Ковальчук протер руки тряпкой, воды испил из кружки, услужливо поданной Титовым, губы отер этой же тряпкой.
— И за батьку, и за правду… Я, командир, четыре года канал копал. Мне сам Максим Горький руку жал за тройную норму.
— Врешь ведь! Где это ты мог Горького видеть? В Кремле, что ли?
— Врать обычаев не имеем, — отвечал Ковальчук спокойно. — А Горький мне на смотровой руку жал, когда он со всякими партийными цельной кодлой на канал приезжал смотреть наш трудовой… как его… ентузиазм.
Врет, твердо решил Кондрашов. Но стоп! Как он сказал?
— Слушай-ка, Ковальчук, ты сейчас что сказал-то, а? Похоже, проговорился ты, братец. «Против силы не попрешь», — говоришь. А я только что хотел тебе особое задание поручить. А если против нас сила встанет, значит, можешь «не попереть»?
Носасто-глазастая физиономия бывшего махновца надвинулась на Кондрашова. Шевеля толстыми губами, Ковальчук словно временно речью иссяк. Лампу головой заслонил — Кондрашов видел только нос с раздутыми ноздрями, — отшатнулся.

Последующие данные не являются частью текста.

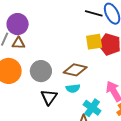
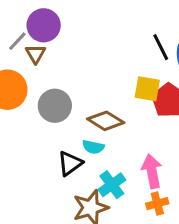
black line: (94, 13) -> (161, 47), turned 30
brown triangle: (18, 43) -> (36, 54), turned 40
black triangle: (49, 97) -> (70, 163), moved

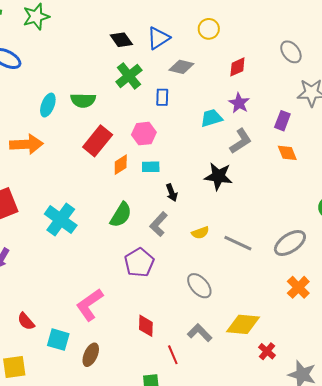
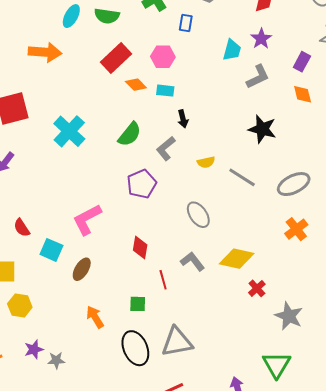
cyan trapezoid: (211, 118) -> (232, 50), turned 115
orange diamond: (121, 165) -> (136, 85), turned 70
black star: (218, 176) -> (262, 129), moved

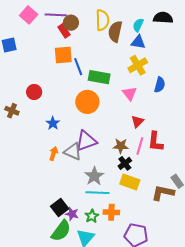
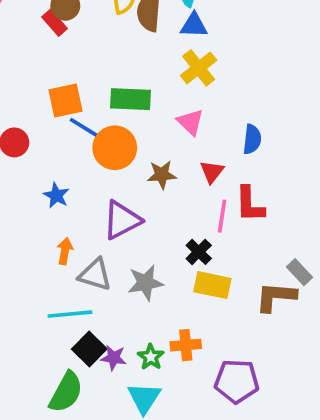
orange square: (63, 55) -> (65, 100), moved
blue line: (78, 67) -> (85, 128), moved, turned -30
blue semicircle: (160, 85) -> (252, 139), moved
brown star: (121, 146) -> (162, 175), moved
gray triangle: (73, 152) -> (95, 275), moved
gray star: (94, 176) -> (145, 283), turned 30
cyan line: (97, 193) -> (70, 314), moved
green semicircle: (61, 231) -> (66, 392), moved

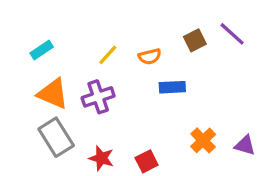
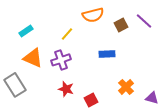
orange semicircle: (150, 57) -> (93, 15), moved, size x1.5
gray rectangle: (56, 137) -> (15, 85), moved
purple triangle: (245, 145) -> (152, 98), moved
red star: (101, 158) -> (66, 89), moved

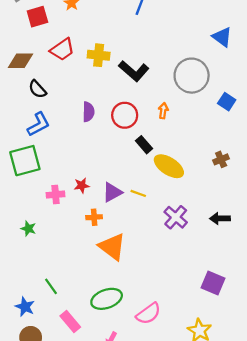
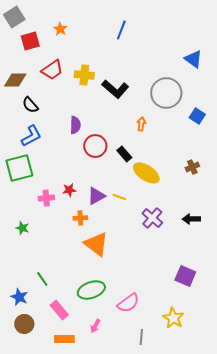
red circle: (125, 115) -> (95, 146), moved

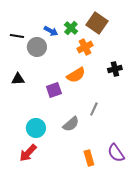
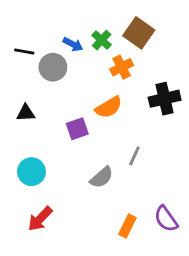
black cross: (115, 69) -> (165, 99), size x1.5
cyan circle: (36, 128) -> (31, 172), moved
orange rectangle: (89, 158) -> (127, 226), turned 42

— Я в твоем отряде был? А не был я в твоем отряде. Хочешь знать, я вообще необязанный, потому как пупок подорвал на том самом канале, чтоб на свободе помереть, а не в бараке. Я к вам пристроился, когда вы через деревню мою шли, никто и не заметил, кроме Ваньки. За день до того у меня на задах чьи-то наши солдатики своих прикрывали. Первая же немецкая мина али снаряд, не понял, прямо в мой дом. Жене и снохе одной балкой головы вдрызь. Второй снаряд — по окопчику с солдатиками, троих на три стороны пораскидало. Пулемету хоть бы что, откинуло только. А немцы деревню обходом, наперехват пошли. Я тот их окопчик раскопал, как положено, земля мягкая, почти без глины. Там всех вместе пятерых похоронил. После цельный день сидел на бревнышках в обнимку с пулеметом, пока вы не появились. Больно шибко вы драпали, не успевал за вами с таким грузом, вот Ванька и подсобил, и теперь он мой второй номер, как положено. А про «не попрешь»? Так ты, командир, хрен с пальцем не путай, в гражданскую свои со своими разбирались, а тут немец, да еще, говорят, фашист. Про фашиста расскажешь мне, что за зверь такой, после того как заданьице твое исполню, хотя что б там комиссары ни говорили, батьку Нестора любил и любить буду, потому что он, может, и неправильно, но за народ был, а кто с ним был, то доказывать не надо, что за народ… Еще, хошь знать, я после батьки с Буденным в Польшу ходил на тачанке, за что благодарности имел, а вот за батьку да за язык свой проклятый — канал.
— Не знал… — только и нашелся, что сказать, Кондрашов.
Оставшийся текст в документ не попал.